> [Instructions for the task]
Note each line of the entries that includes "Minecraft". Then copy those lines.

*** Given information Section Begins ***

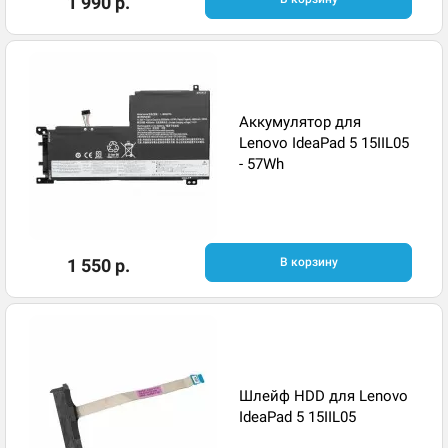
1 990 р.
Аккумулятор для
Lenovo IdeaPad 5 15IIL05
- 57Wh
1 550 р.
В корзину
Шлейф HDD для Lenovo
IdeaPad 5 15IIL05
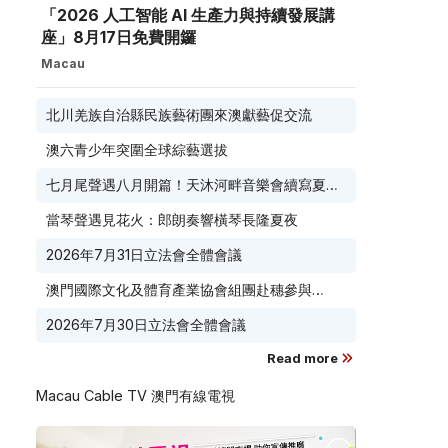
「2026 人工智能 AI 生產力與持續發展講
座」8月17日免費開鑼
Macau
北川羌族自治縣民族藝術團來澳獻藝促交流
澳六青少年突圍全球綜藝選拔
七月尾聲遇八月開篇！天沐河畔音樂會續寫夏夜
滾燙浪漫
當琴聲遇見花火：郎朗奏響橫琴長隆夏夜
2026年7月31日立法會全體會議
澳門國際文化及體育產業協會組團赴穗參與
2026 廣東優品展 搭建粵澳聯動橋樑助推粵品走
2026年7月30日立法會全體會議
向葡西語市場
Read more
Macau Cable TV 澳門有線電視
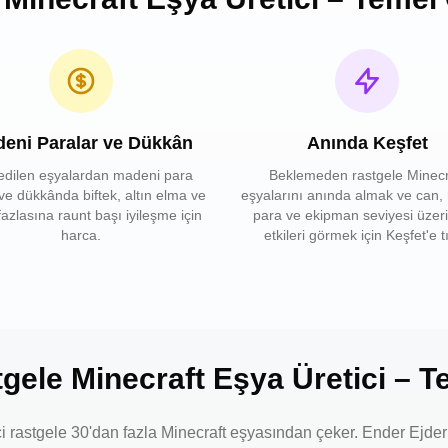
eni Paralar ve Dükkân
Anında Keşfet
edilen eşyalardan madeni para
Beklemeden rastgele Minecr
ve dükkânda biftek, altın elma ve
eşyalarını anında almak ve can,
azlasına raunt başı iyileşme için
para ve ekipman seviyesi üzer
harca.
etkileri görmek için Keşfet'e tı
gele Minecraft Eşya Üretici – T
 rastgele 30'dan fazla Minecraft eşyasından çeker. Ender Ejderh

*** Given information Section Ends ***

> [Output of the exercise]
gele Minecraft Eşya Üretici – T
 rastgele 30'dan fazla Minecraft eşyasından çeker. Ender Ejderh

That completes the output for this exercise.